Conversely, from Rich I understand that there may be an administrative option to configure specific exceptions as fatal for a given exception sorter. If that provides a facility to filter by error code and exception text, then that provides a reasonable path forward for this case. However, in that case RedHat is externalizing the cost of "DB2 support", i.e. figuring out the necessary configuration in order to make DB2 integration stable, to your customers and are in essence not actually supporting DB2 much beyond providing a generic configurable integration facility. Unfortunately, figuring out and providing the hard parts of the integration is a major part of the value of our support contract, and your DB2 support was a major factor in our purchase decision. As a result that direction would be disappointing at best.
As a result, rather than shipping one or two known-incomplete/broken DB2ExceptionSorter implementations, I propose coding a solution with the best information we have on hand.
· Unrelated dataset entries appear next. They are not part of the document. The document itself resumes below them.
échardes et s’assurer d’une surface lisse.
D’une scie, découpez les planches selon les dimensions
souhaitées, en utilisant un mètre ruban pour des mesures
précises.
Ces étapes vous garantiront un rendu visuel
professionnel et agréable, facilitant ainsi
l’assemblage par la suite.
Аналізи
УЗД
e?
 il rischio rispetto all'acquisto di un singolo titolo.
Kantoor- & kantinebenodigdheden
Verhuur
That is, a DB2ExceptionSorter that treats -99999 error codes with "Connection is closed" text as fatal.
My understanding, again from Rich and not any meaningful direct communication, is that there was further discussion on this issue and that RedHat is not willing to implement a combination of "-99999" error with "Connection is closed" text as a fatal exception, despite our definitive direct experience being that that exception represents a connection in a fatal condition. I would expect some consistency in decision making and in pursuit of that refer you to the org.jboss.resource.adapter.jdbc.vendor.OracleExceptionSorter, which includes the following code that casts an even wider net, across all non-user-defined error codes for certain strings:
final String error_text = (e.getMessage()).toUpperCase();
// Exclude oracle user defined error codes (20000 through 20999) from consideration when looking for
// certain strings.
if( ( error_code < 20000 || error_code >= 21000 ) &&
( (error_text.indexOf("SOCKET") > -1) //for control socket error
|| (error_text.indexOf("CONNECTION HAS ALREADY BEEN CLOSED") > -1)
|| (error_text.indexOf("BROKEN PIPE") > -1) ) )
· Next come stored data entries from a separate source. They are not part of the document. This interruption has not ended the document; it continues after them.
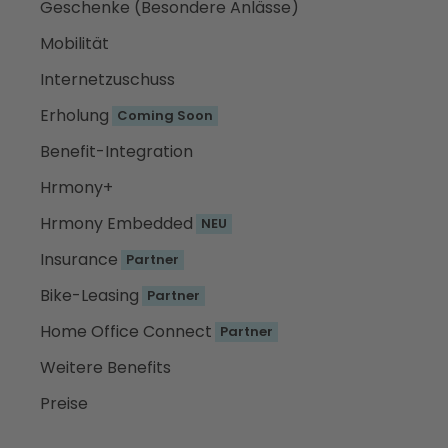
Geschenke (Besondere Anlässe)
Mobilität
Internetzuschuss
Erholung
Coming Soon
Benefit-Integration
Hrmony+
Hrmony Embedded
NEU
Insurance
Partner
Bike-Leasing
Partner
Home Office Connect
Partner
Weitere Benefits
Preise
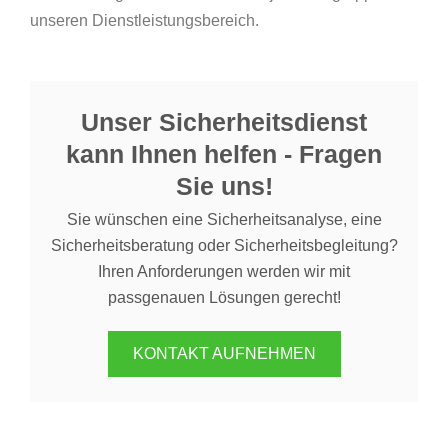
unseren Dienstleistungsbereich.
Unser Sicherheitsdienst
kann Ihnen helfen - Fragen
Sie uns!
Sie wünschen eine Sicherheitsanalyse, eine
Sicherheitsberatung oder Sicherheitsbegleitung?
Ihren Anforderungen werden wir mit
passgenauen Lösungen gerecht!
KONTAKT AUFNEHMEN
Can you clarify that you have "definitive" information from Oracle that, for instance, any non-user-defined error codes containing the case-insensitive string "SOCKET" are fatal? If not, why the inconsistent decision making?
We would like to propose that we go with a combination of your recommendation of the "most correct behavior" and engineering's suggestion to use some configuration properties to allow for potential adaptations later.
The implementation for DB2ExceptionSorter would be changed to check for a -99999 ERROR and an associated "Connection is closed" message to identify a FATAL connection. Two configuration properties would be introduced that could modify this new behavior. Note that neither would need to be set, they are only to allow for additional changes in behavior specific to the -99999 ERROR.
CONSIDER_9999_FATAL (default FALSE): setting to TRUE would have all -99999 ERRORs return as FATAL regardless of the associated message.
99999_MESSAGES_FATAL (default "Connection is closed"): a comma separated list of error messages that would indicate the -99999 ERROR return as FATAL.
These configuration properties could be set similar to:
<datasource jndi-name="java:jboss/datasources/ExampleDS" pool-name="ExampleDS" enabled="true" use-java-context="true">
<config-property name="99999_MESSAGES_FATAL">Connection is closed</config-property>
That seems like a good solution.
What do you think about https://bugzilla.redhat.com/show_bug.cgi?id=1276052#c18 ?
it's a solution I've discussed privately w/ John before he would post it here. So I'm good w/ this
Hi Customer is still looking for an update.
Verified with EAP 6.4.15.CP.CR2
Released on May 18 as part of EAP 6.4.15.